Task description:
Lines with the word "Sebastián" in them must be copied from the records below.

(Records from a data source)
----
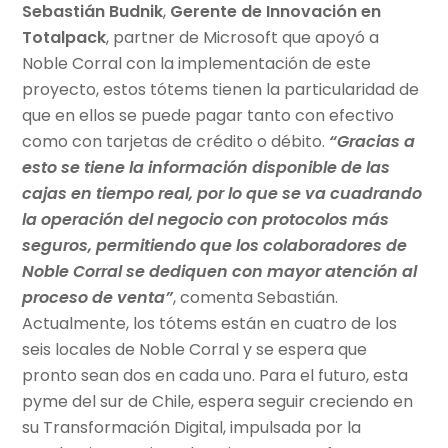
Sebastián Budnik
,
Gerente de Innovación en
Totalpack
, partner de Microsoft que apoyó a
Noble Corral con la implementación de este
proyecto, estos tótems tienen la particularidad de
que en ellos se puede pagar tanto con efectivo
como con tarjetas de crédito o débito.
“Gracias a
esto se tiene la información disponible de las
cajas en tiempo real, por lo que se va cuadrando
la operación del negocio con protocolos más
seguros, permitiendo que los colaboradores de
Noble Corral se dediquen con mayor atención al
proceso de venta”
, comenta Sebastián.
Actualmente, los tótems están en cuatro de los
seis locales de Noble Corral y se espera que
pronto sean dos en cada uno. Para el futuro, esta
pyme del sur de Chile, espera seguir creciendo en
su Transformación Digital, impulsada por la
----
Response below:
Sebastián Budnik
, comenta Sebastián.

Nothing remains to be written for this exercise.